Frasi flash per dire due cose: i bambini si ammalano tutti, i primi anni di vita sono quelli in cui ciò accade di più e per cercare di ridurre un po’ l’esposizione a questo fisiologico rischio chiediamo alle mamme dei nostri bambini con fibrosi cistica solo un po’ più di attenzione ad anticipare quelle situazioni sociali in cui, per la convivialità, potrebbero esserci più rischi di infezioni. Non dobbiamo però pensare né che segregarli li protegga totalmente, né che se si ammalano questo segni un evento crescente di rischio: si curano e guariscono, il loro sistema immunitario funziona bene. Non dobbiamo pensare che i nostri bambini siano solo bersaglio di germi che li rincorrono, non è così.
Una nota sull’asilo nido e la scuola materna: il nido meglio evitarlo perché i bambini molto piccoli, tutti, hanno meno difese; la scuola materna, invece, è frequentata regolarmente dai nostri bambini. Dobbiamo attenderci che nel primo anno si paghi pegno, perché i bimbi in generale si ammalano di più; si deve evitare la frequenza nei periodi di epidemie e cercare di creare una buona collaborazione con le insegnanti, utile perché esse vi informino di eventuali malattie da raffreddamento nella scuola e anche per trovare un accordo per l’assunzione degli enzimi e qualcosaltro: molte insegnanti sono disponibili, altre un po’ meno.
Venendo però al quesito sul come vivere, sapendo che si programma tutto ciò che si desidera, pur coscienti che se proprio in quel momento il bambino è malato si disdicono cene, gite, vacanze, etc. Si pianificano gli impegni non avendo timore di lasciare il bambino a persone di fiducia, non corrono alcun pericolo; si pensano e ritagliano spazi per la coppia: anche un semplice aperitivo, come un appuntamento settimanale in cui i genitori possono ritrovarsi e raccontarsi, sapendo che il bambino è in buone mani, consente di recuperare energie ed emozioni.

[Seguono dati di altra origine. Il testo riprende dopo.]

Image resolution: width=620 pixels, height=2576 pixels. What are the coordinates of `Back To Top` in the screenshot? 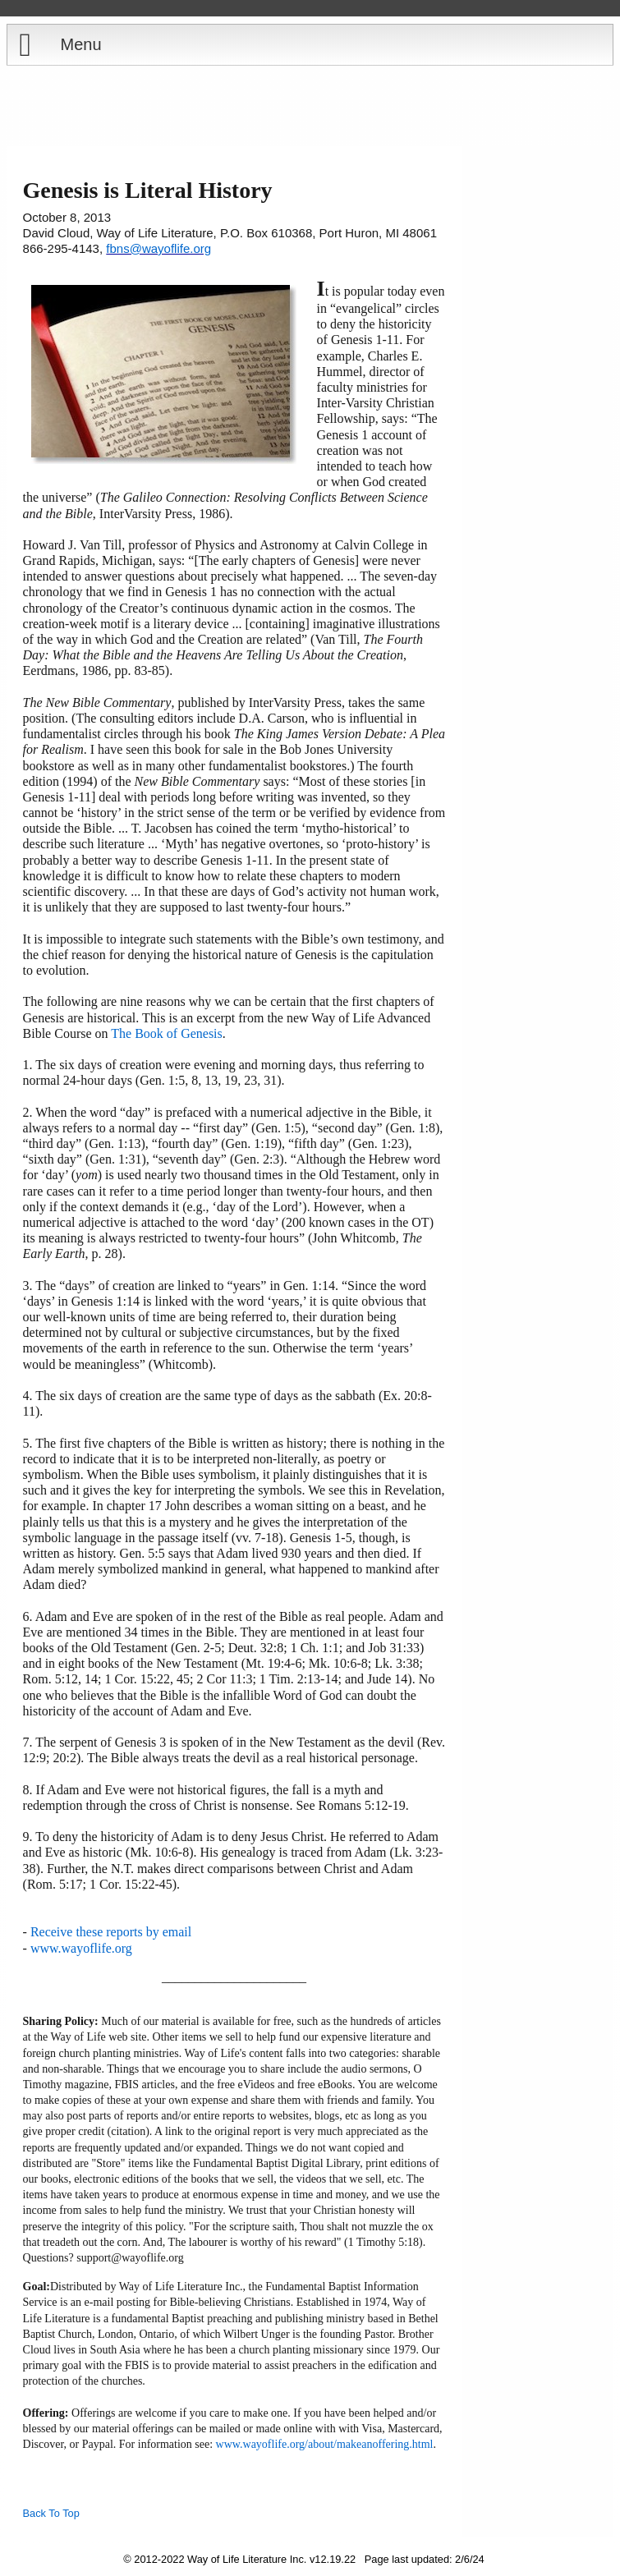 It's located at (51, 2513).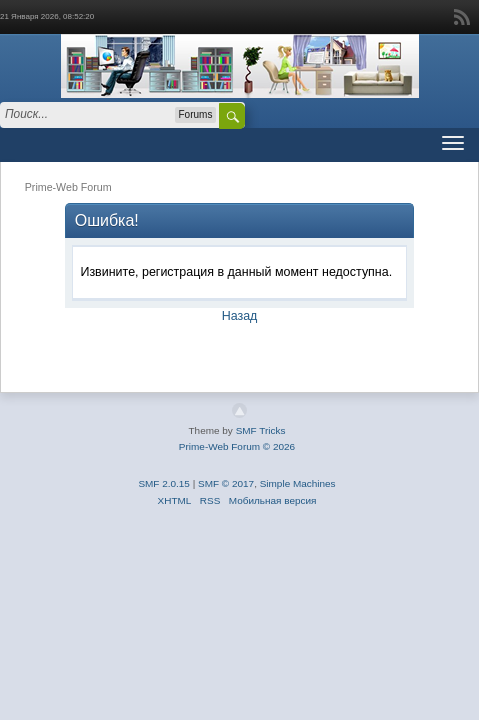 Image resolution: width=479 pixels, height=720 pixels. Describe the element at coordinates (164, 483) in the screenshot. I see `SMF 2.0.15` at that location.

Questa risposta non vuole minimizzare o passare un messaggio di semplificazione generalizzata: il mestiere di vivere è sempre impegnativo. Ci sono in realtà e anche situazioni di malattia più impegnative che ostacolano questo processo di vita normale ma, in genere, grazie allo screening neonatale FC e alle cure precoci, questi sono casi veramente rari tra i bambini. Molto più frequentemente invece, pur con “lo zaino sulle spalle”, il bambino e i suoi genitori possono crescere con le esperienze normali di vita nelle varie età: scuola, sport, divertimenti, natura, contatti sociali. Senza potersi dimenticare che la fibrosi cistica c’è, ma con la possibilità di guardare giorno per giorno il bambino e collocarlo nel progetto di vita che per ognuno sarà possibile, senza che la malattia condizioni, più di quanto abbia fatto già con la sua presenza, il disegno che ogni famiglia vuol creare per sé e per il proprio bambino.